* **Exercise**
Print them exactly: the lines from the beginning of the entries below through the line that contains "אובלק להשכיח את", and only those, with the pictures left out.

* **Data supplied**
# # #
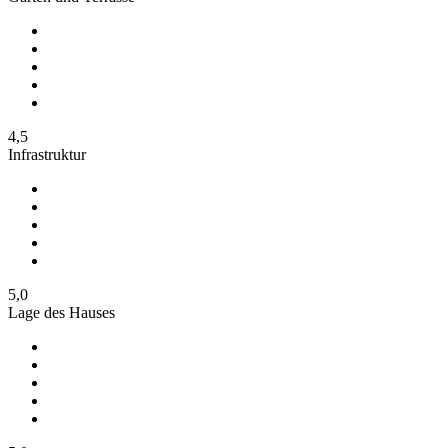
4,5
Infrastruktur
5,0
Lage des Hauses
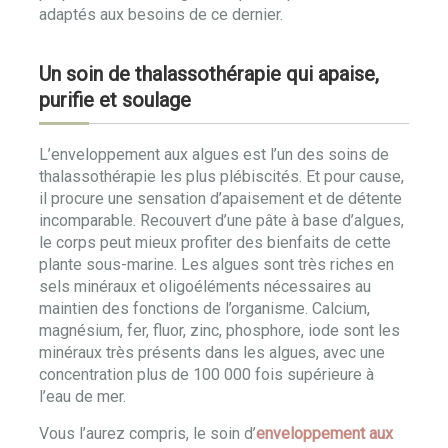
adaptés aux besoins de ce dernier.
Un soin de thalassothérapie qui apaise,
purifie et soulage
L’enveloppement aux algues est l’un des soins de
thalassothérapie les plus plébiscités. Et pour cause,
il procure une sensation d’apaisement et de détente
incomparable. Recouvert d’une pâte à base d’algues,
le corps peut mieux profiter des bienfaits de cette
plante sous-marine. Les algues sont très riches en
sels minéraux et oligoéléments nécessaires au
maintien des fonctions de l’organisme. Calcium,
magnésium, fer, fluor, zinc, phosphore, iode sont les
minéraux très présents dans les algues, avec une
concentration plus de 100 000 fois supérieure à
l’eau de mer.
Vous l’aurez compris, le soin d’
enveloppement aux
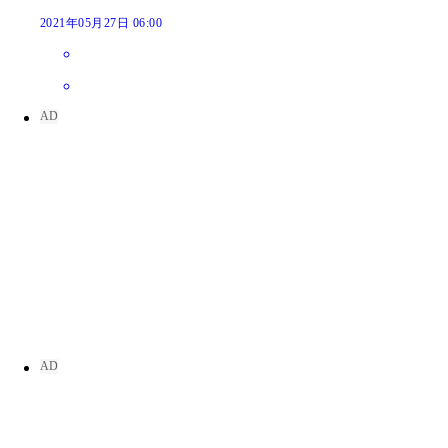
2021年05月27日 06:00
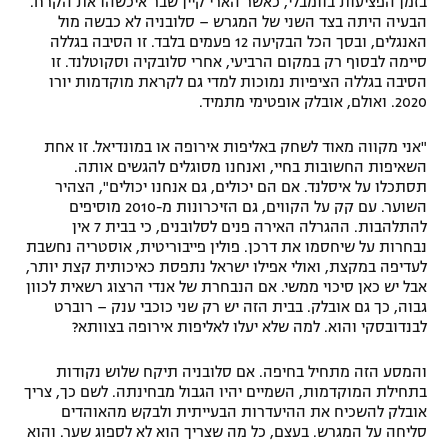
בזמן הפציעות בוומבלי, כאשר הארי קיין שבר איכשהו את הקרח.
הבעיה היתה בצד השני של המגרש – סלובניה לא כבשה מול
האנגלים, ובסך הכל הבקיעה 12 פעמים בלבד. זו הסיבה בגללה
סיימה לבסוף רק במקום הרביעי, אחרי סלובקיה וסקוטלנד. זו
הסיבה בגללה הציפיות נמוכות למדי גם לקראת מוקדמות יורו
2020. ואולם, אובלק אופטימי מתמיד.
"אני מקווה מאוד לשחק באליפות אירופה או במונדיאל. זו אחת
השאיפות החשובות בחיי, ואנחנו מסוגלים להגשים אותה.
תסתכלו על איסלנד. אם הם יכולים, גם אנחנו יכולים", הצהיר
השוער. עם קק על הקווים, גם הזיכרונות מ-2010 מוסיפים
להתלהבות. ההגרלה האירה פנים לסלובנים, כי בבית 7 אין
נבחרות על שיחסמו את דרכן. פולין פייבוריטית, אוסטריה נחשבת
לעדיפה במקצת, ואולי אפילו ישראל נתפסת כאיכותית קצת יותר,
אבל יש כאן סיכוי ממשי. אם הנבחרת של אנדי הרצוג רשאית לכוון
גבוה, כך גם אובלק. בבית הזה יש רק שני כוכבי ענק – רוברט
לבנדובסקי והוא. למה שלא יעלו לאליפות אירופה בצוותא?
והמסע הזה מתחיל בחיפה. אם סלובניה תיקח שלוש נקודות
בתחילת המוקדמות, השמיים יהיו הגבול מבחינתה. לשם כך, צריך
אובלק להשכיח את ההיעדרות הבעייתית ולבקש מהאוהדים
סליחה על המגרש. בעצם, כל מה שצריך הוא לא לספוג שער. והוא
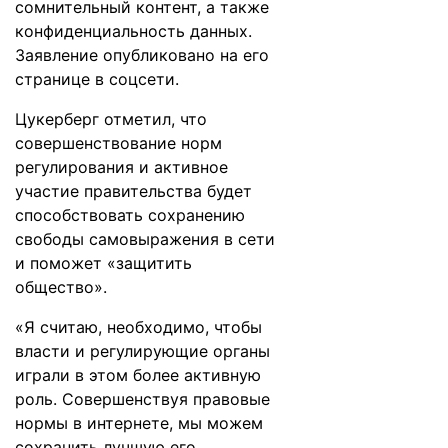
сомнительный контент, а также
конфиденциальность данных.
Заявление
опубликовано
на его
странице в соцсети.
Цукерберг отметил, что
совершенствование норм
регулирования и активное
участие правительства будет
способствовать сохранению
свободы самовыражения в сети
и поможет «защитить
общество».
«Я считаю, необходимо, чтобы
власти и регулирующие органы
играли в этом более активную
роль. Совершенствуя правовые
нормы в интернете, мы можем
сохранить лучшую его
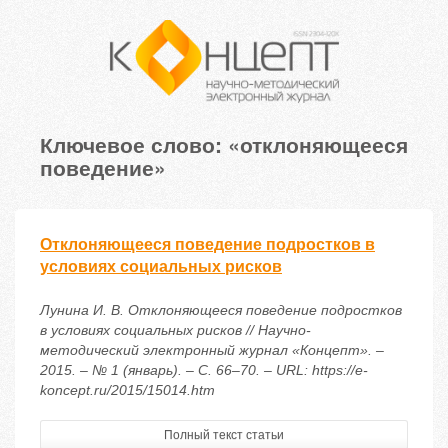
Ключевое слово: «отклоняющееся
поведение»
Отклоняющееся поведение подростков в
условиях социальных рисков
Лунина И. В. Отклоняющееся поведение подростков
в условиях социальных рисков // Научно-
методический электронный журнал «Концепт». –
2015. – № 1 (январь). – С. 66–70. – URL: https://e-
koncept.ru/2015/15014.htm
Полный текст статьи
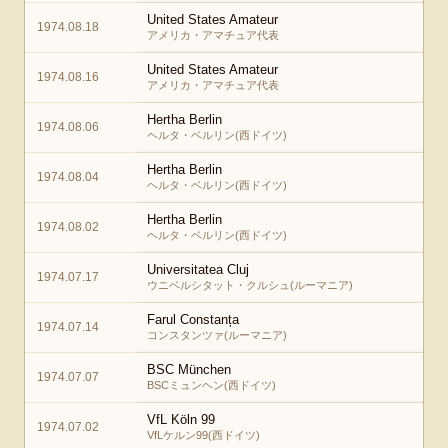
United States Amateur
1974.08.18
アメリカ・アマチュア代表
United States Amateur
1974.08.16
アメリカ・アマチュア代表
Hertha Berlin
1974.08.06
ヘルタ・ベルリン(西ドイツ)
Hertha Berlin
1974.08.04
ヘルタ・ベルリン(西ドイツ)
Hertha Berlin
1974.08.02
ヘルタ・ベルリン(西ドイツ)
Universitatea Cluj
1974.07.17
ウニベルシタット・クルシュ(ルーマニア)
Farul Constanța
1974.07.14
コンスタンツァ(ルーマニア)
BSC München
1974.07.07
BSCミュンヘン(西ドイツ)
VfL Köln 99
1974.07.02
VfLケルン99(西ドイツ)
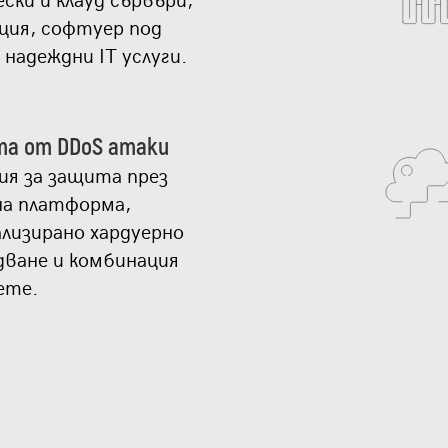
ция, софтуер под
 надеждни IT услуги.
а от DDoS атаки
ия за защита през
на платформа,
ализирано хардуерно
дване и комбинация
ете.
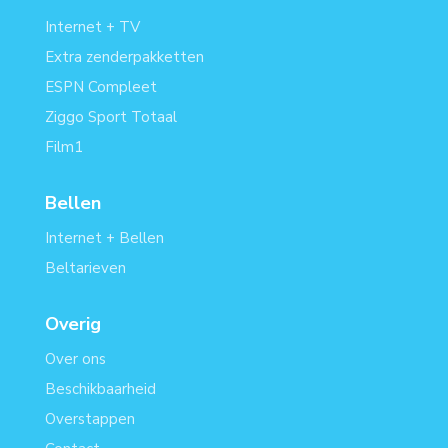
Internet + TV
Extra zenderpakketten
ESPN Compleet
Ziggo Sport Totaal
Film1
Bellen
Internet + Bellen
Beltarieven
Overig
Over ons
Beschikbaarheid
Overstappen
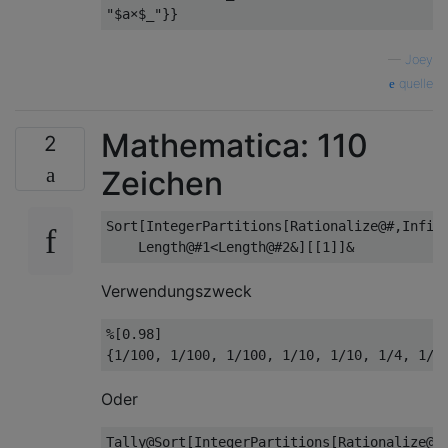
—
Joey
quelle
Mathematica: 110
2
Zeichen
Sort[IntegerPartitions[Rationalize@#,Infini
Verwendungszweck
%[0.98]  

Oder
Tally@Sort[IntegerPartitions[Rationalize@#,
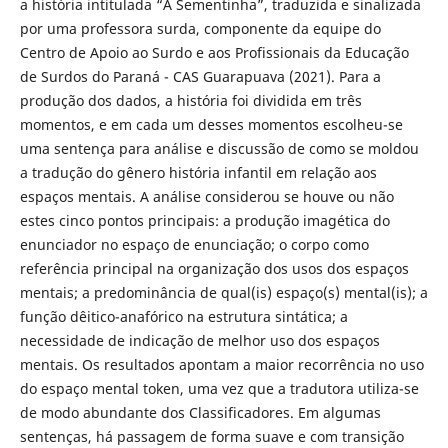
a história intitulada “A Sementinha”, traduzida e sinalizada
por uma professora surda, componente da equipe do
Centro de Apoio ao Surdo e aos Profissionais da Educação
de Surdos do Paraná - CAS Guarapuava (2021). Para a
produção dos dados, a história foi dividida em três
momentos, e em cada um desses momentos escolheu-se
uma sentença para análise e discussão de como se moldou
a tradução do gênero história infantil em relação aos
espaços mentais. A análise considerou se houve ou não
estes cinco pontos principais: a produção imagética do
enunciador no espaço de enunciação; o corpo como
referência principal na organização dos usos dos espaços
mentais; a predominância de qual(is) espaço(s) mental(is); a
função dêitico-anafórico na estrutura sintática; a
necessidade de indicação de melhor uso dos espaços
mentais. Os resultados apontam a maior recorrência no uso
do espaço mental token, uma vez que a tradutora utiliza-se
de modo abundante dos Classificadores. Em algumas
sentenças, há passagem de forma suave e com transição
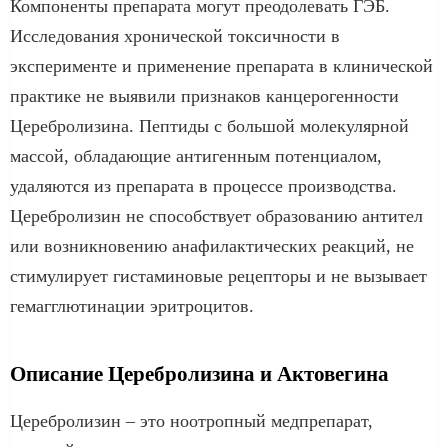
Компоненты препарата могут преодолевать ГЭБ.
Исследования хронической токсичности в
эксперименте и применение препарата в клинической
практике не выявили признаков канцерогенности
Церебролизина. Пептиды с большой молекулярной
массой, обладающие антигенным потенциалом,
удаляются из препарата в процессе производства.
Церебролизин не способствует образованию антител
или возникновению анафилактических реакций, не
стимулирует гистаминовые рецепторы и не вызывает
гемагглютинации эритроцитов.
Описание Церебролизина и Актовегина
Церебролизин – это ноотропный медпрепарат,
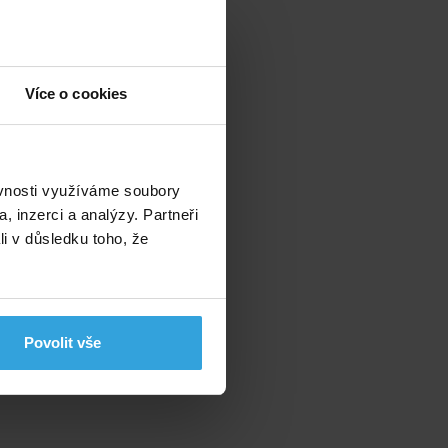
Více o cookies
ěvnosti využíváme soubory
, inzerci a analýzy. Partneři
li v důsledku toho, že
Povolit vše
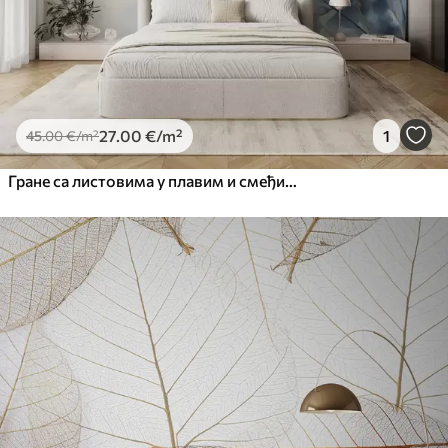
27
.00
€
/m²
1
45
.00
€
/m²
Гране са листовима у плавим и смеђим тоновима, светле позадине, меке и нежне, акварел стил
# # #
* **Your solution**
4,5
Infrastruktur
5,0
Lage des Hauses
adaptés aux besoins de ce dernier.
Un soin de thalassothérapie qui apaise,
purifie et soulage
L’enveloppement aux algues est l’un des soins de
thalassothérapie les plus plébiscités. Et pour cause,
il procure une sensation d’apaisement et de détente
incomparable. Recouvert d’une pâte à base d’algues,
le corps peut mieux profiter des bienfaits de cette
plante sous-marine. Les algues sont très riches en
sels minéraux et oligoéléments nécessaires au
maintien des fonctions de l’organisme. Calcium,
magnésium, fer, fluor, zinc, phosphore, iode sont les
minéraux très présents dans les algues, avec une
concentration plus de 100 000 fois supérieure à
l’eau de mer.
Vous l’aurez compris, le soin d’
enveloppement aux
2021年05月27日 06:00
בזמן הפציעות בוומבלי, כאשר הארי קיין שבר איכשהו את הקרח.
הבעיה היתה בצד השני של המגרש – סלובניה לא כבשה מול
האנגלים, ובסך הכל הבקיעה 12 פעמים בלבד. זו הסיבה בגללה
סיימה לבסוף רק במקום הרביעי, אחרי סלובקיה וסקוטלנד. זו
הסיבה בגללה הציפיות נמוכות למדי גם לקראת מוקדמות יורו
2020. ואולם, אובלק אופטימי מתמיד.
"אני מקווה מאוד לשחק באליפות אירופה או במונדיאל. זו אחת
השאיפות החשובות בחיי, ואנחנו מסוגלים להגשים אותה.
תסתכלו על איסלנד. אם הם יכולים, גם אנחנו יכולים", הצהיר
השוער. עם קק על הקווים, גם הזיכרונות מ-2010 מוסיפים
להתלהבות. ההגרלה האירה פנים לסלובנים, כי בבית 7 אין
נבחרות על שיחסמו את דרכן. פולין פייבוריטית, אוסטריה נחשבת
לעדיפה במקצת, ואולי אפילו ישראל נתפסת כאיכותית קצת יותר,
אבל יש כאן סיכוי ממשי. אם הנבחרת של אנדי הרצוג רשאית לכוון
גבוה, כך גם אובלק. בבית הזה יש רק שני כוכבי ענק – רוברט
לבנדובסקי והוא. למה שלא יעלו לאליפות אירופה בצוותא?
והמסע הזה מתחיל בחיפה. אם סלובניה תיקח שלוש נקודות
בתחילת המוקדמות, השמיים יהיו הגבול מבחינתה. לשם כך, צריך
אובלק להשכיח את ההיעדרות הבעייתית ולבקש מהאוהדים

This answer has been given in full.